This generic model is used for the five economic sectors in TIMER. In this analysis we look specifically into the transport sector implementation of the model. We determine calibration uncertainty against the total demand for transport energy as provided by International Energy Agency (IEA) data. Data for energy prices are derived from the IEA and data on economic activity are obtained from the World Bank WDI [70]. We equate energy demand and energy use, as the statistical data are assumed to have satisfied demand in a state of economic equilibrium on an annual basis; hence, we do not consider the concept of latent (or unfulfilled) demand for energy (which is relevant for low-income regions). Compared to specialised models for transport energy use [e.g. 1, 50, 69], the TIMER model is aggregated and stylized. Especially because it does not take into account the intermediate variables of car ownership or person and freight kilometres or generic concepts like time and money budgets. It also includes energy use for both passengers and freight in a single model.

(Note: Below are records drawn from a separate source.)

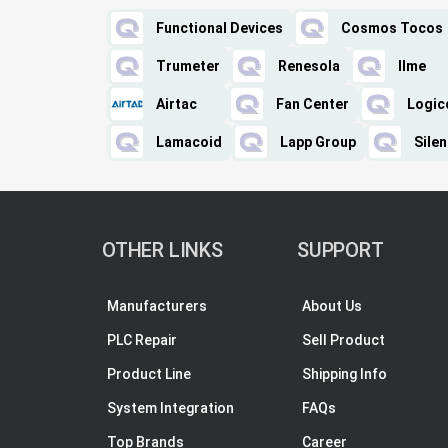
Functional Devices
Cosmos Tocos
Trumeter
Renesola
Ilme
Airtac
Fan Center
Logic
Lamacoid
Lapp Group
Sile
OTHER LINKS
SUPPORT
Manufacturers
About Us
PLC Repair
Sell Product
Product Line
Shipping Info
System Integration
FAQs
Top Brands
Career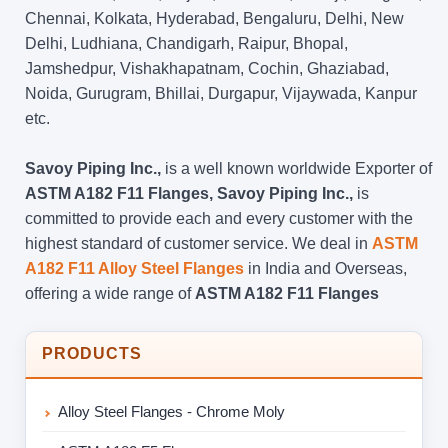
Chennai, Kolkata, Hyderabad, Bengaluru, Delhi, New
Delhi, Ludhiana, Chandigarh, Raipur, Bhopal,
Jamshedpur, Vishakhapatnam, Cochin, Ghaziabad,
Noida, Gurugram, Bhillai, Durgapur, Vijaywada, Kanpur
etc.
Savoy Piping Inc.,
is a well known worldwide Exporter of
ASTM A182 F11 Flanges, Savoy Piping Inc.,
is
committed to provide each and every customer with the
highest standard of customer service. We deal in
ASTM
A182 F11 Alloy Steel Flanges
in India and Overseas,
offering a wide range of
ASTM A182 F11 Flanges
PRODUCTS
Alloy Steel Flanges - Chrome Moly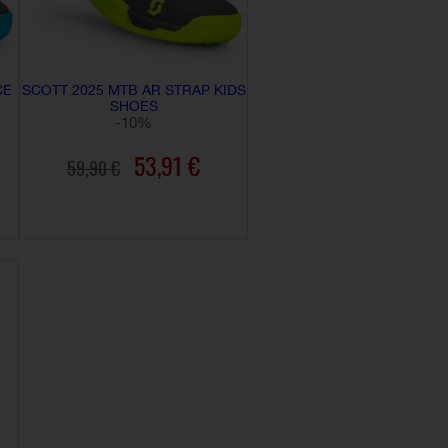
CE
SCOTT 2025 MTB AR STRAP KIDS
SHOES
-10%
53,91 €
59,90 €
ADD TO CART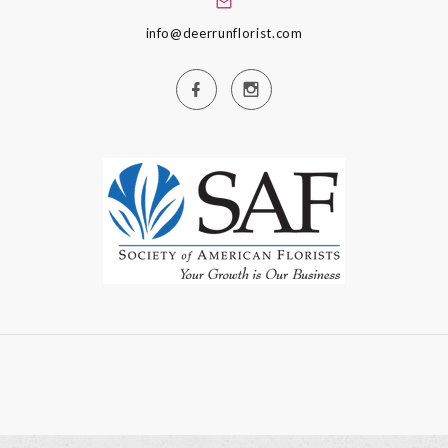
info@deerrunflorist.com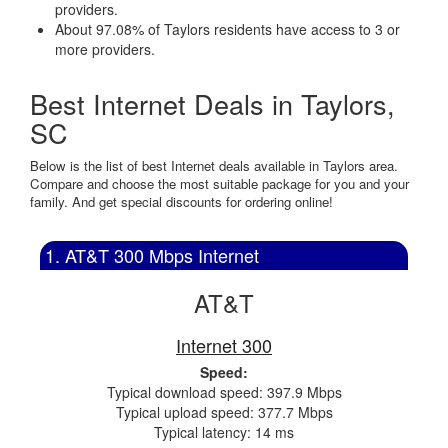
providers.
About 97.08% of Taylors residents have access to 3 or
more providers.
Best Internet Deals in Taylors,
SC
Below is the list of best Internet deals available in Taylors area.
Compare and choose the most suitable package for you and your
family. And get special discounts for ordering online!
1. AT&T 300 Mbps Internet
AT&T
Internet 300
Speed:
Typical download speed: 397.9 Mbps
Typical upload speed: 377.7 Mbps
Typical latency: 14 ms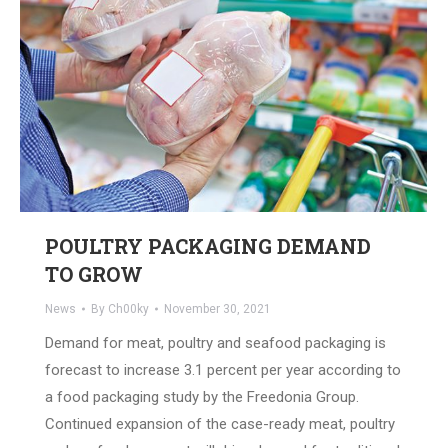
POULTRY PACKAGING DEMAND
TO GROW
News
By
Ch00ky
November 30, 2021
Demand for meat, poultry and seafood packaging is
forecast to increase 3.1 percent per year according to
a food packaging study by the Freedonia Group.
Continued expansion of the case-ready meat, poultry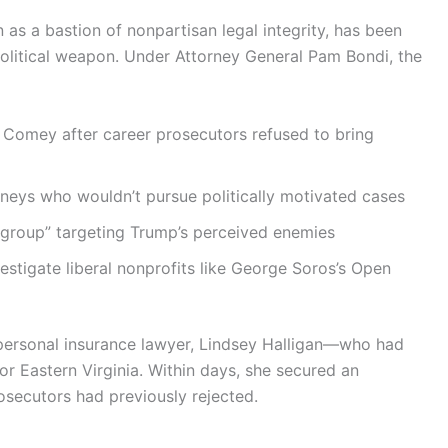
as a bastion of nonpartisan legal integrity, has been
olitical weapon. Under Attorney General Pam Bondi, the
 Comey after career prosecutors refused to bring
rneys who wouldn’t pursue politically motivated cases
group” targeting Trump’s perceived enemies
vestigate liberal nonprofits like George Soros’s Open
 personal insurance lawyer, Lindsey Halligan—who had
r Eastern Virginia. Within days, she secured an
secutors had previously rejected.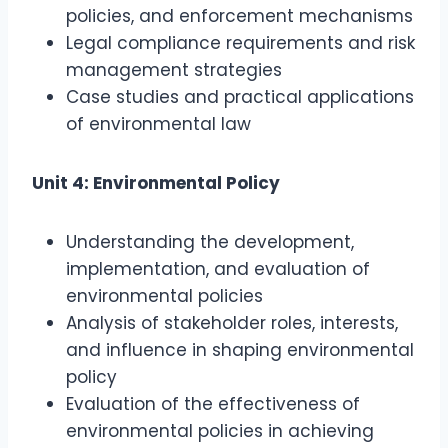
policies, and enforcement mechanisms
Legal compliance requirements and risk
management strategies
Case studies and practical applications
of environmental law
Unit 4: Environmental Policy
Understanding the development,
implementation, and evaluation of
environmental policies
Analysis of stakeholder roles, interests,
and influence in shaping environmental
policy
Evaluation of the effectiveness of
environmental policies in achieving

3.1 Useful Energy Intensity Curve

From energy analysis [see for instance 20, 38, 44] it is known that:

  1. 1.

    there is a tendency for total energy use to increase with population and economic activity

  2. 2.

    in many countries, energy intensity tends first to rise then decline; this takes place at the level of the whole economy but also at sector level. This pattern is often referred to as the Environmental Kuznets Curve [for discussions see 52, 62]. It is usually explained in structural change processes [For analyses see e.g. 21, 29, 51, 66]. The income level at which such a maximum in intensity is reached tends to decrease over time [6, 22]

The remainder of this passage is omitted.